Учебник рисования - Максим Кантор
Шрифт:
Интервал:
Закладка:
Спору нет, со времен ленивой и блаженной советской эпохи роль министра культуры усложнилась — но усложнилась и роль государства, которому он служил. Как выглядит чудище государственности? Левиафан он какой, бегемот или крокодил? Да какая же разница, скажет иной перепуганный интеллигент, если тебя схватили и тащат на дно? Разница есть для средневековых иллюстраторов, монахов-миниатюристов — вот они как раз и оттачивают воображение, изображая чудище то так, то этак — а для жертвы нет разницы никакой. Если бы при создании американского герба вняли предложению Линкольна и поместили на герб индюшку, а не орлана, что же — возникло бы иное государство? Так скажет интеллигент, и будет не прав.

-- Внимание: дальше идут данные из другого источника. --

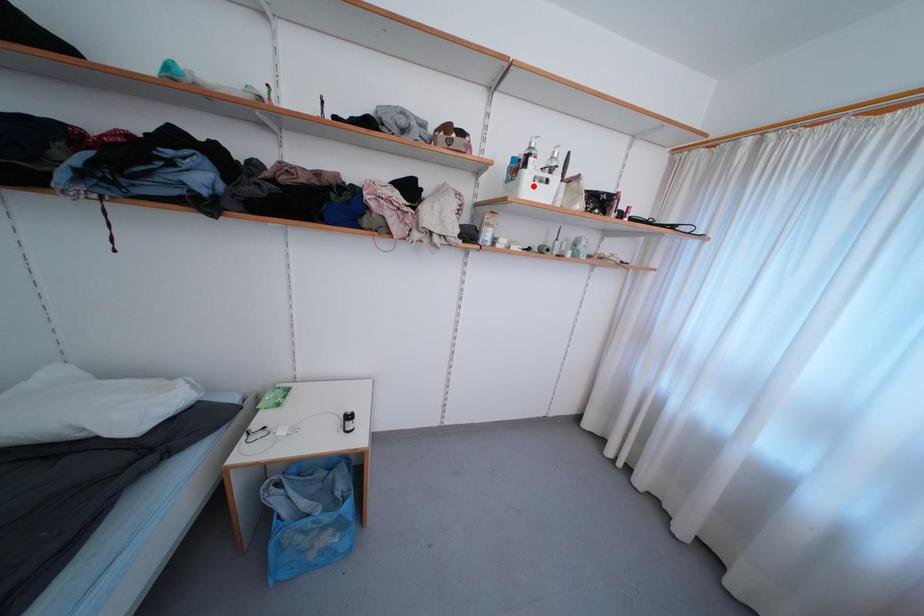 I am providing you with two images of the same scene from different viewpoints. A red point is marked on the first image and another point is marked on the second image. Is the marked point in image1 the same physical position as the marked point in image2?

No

И Ситный и Голенищев, строя культурную политику самым рациональнейшим путем, как бы снимали с себя ответственность за конкретные судьбы конкретных творцов. До чего же легко забраковали они кандидатуру Снустикова-Гарбо! С неописуемым равнодушием они рассмотрели его кандидатуру, вознесли в разговоре на пьедестал — и тут же низринули. Нехорош им Снустиков! И посмеялись над ним, назвали трансвеститом и дураком. Справедливо ли?

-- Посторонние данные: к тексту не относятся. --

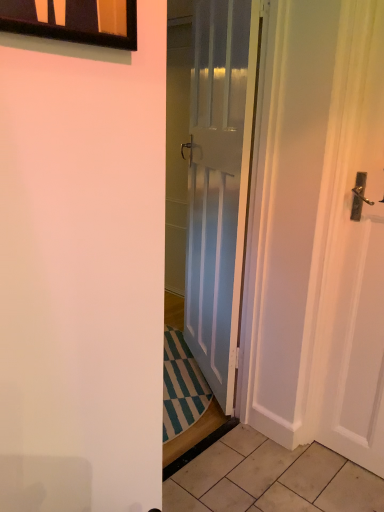 Locate an element on the screen. Image resolution: width=384 pixels, height=512 pixels. white glossy door at center is located at coordinates (218, 184).

You are a GUI agent. You are given a task and a screenshot of the screen. Output one action in this format:
    pyautogui.click(x=<x>, y=<y>)
    Task: Click on the black glass window at upper left
    The height and width of the screenshot is (512, 384).
    Given the screenshot: What is the action you would take?
    pyautogui.click(x=74, y=20)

Разве Снустиков-Гарбо, несчастный трансвестит, называемый в обществе художником, — разве он виноват в том, что он получился такой? Куда ему, болезному, еще было деваться, как не в трансвеститы? Его с младых ногтей приучили, что такого рода экстравагантные поступки — в меру эпатажные, в меру развратные — и есть культура. И когда он, неразвитый и необразованный мальчуган, принялся красить губы, напяливать парик и ходить на каблуках, — ему не сказали: не делай этого, Снустиков! Получишь ремнем по попе за такое глупое проведение времени! Это дурно и неумно, Снустиков! Ты рискуешь вырасти дурачком, Снустиков! Иди, читай книжки в библиотеке, или пойди, обучись на ветеринара, или стань спортсменом — но только не занимайся дрянью, Снустиков! Но никто ему этого не сказал. Напротив, все Розы Кранц и Яши Шайзенштайны в один голос принялись говорить, что выходки Снустикова — это проявления контркультуры, и стали укреплять Снустикова в убеждении, что он не просто распущенный дебил, но художник. И вот Снустиков вырос, он полюбил марихуану и перформансы, он называется деятелем культуры и ходит важный, его приглашают вести конкурсы красоты и пиар-кампании молодых прогрессивных политиков — и кто виноват в том, что это растленное существо вознесено в общественной иерархии? Виноваты Розы Кранц и Яши Шайзенштейны. И когда Снустиков-Гарбо окончательно выйдет в тираж, и станет непригоден ни на какие другие формы разврата, общество сделает его популярным телеведущим — общество поручит ему вести культурную программу, и Снустиков-Гарбо, умудренный мэтр, посеребренный сединами, будет рассказывать о контркультуре, о дерзаниях Ворхола и Бойса. Этот вялый неумный мальчик, отличившийся тем, что переодевался в девочку и ничему не учился, станет символом свободной мысли и будет учить других мальчиков совершать такие же пустые и порочные поступки. И все это вместе будет называться культурой и дискурсом свободной мысли. И разве виноват в этом Снустиков?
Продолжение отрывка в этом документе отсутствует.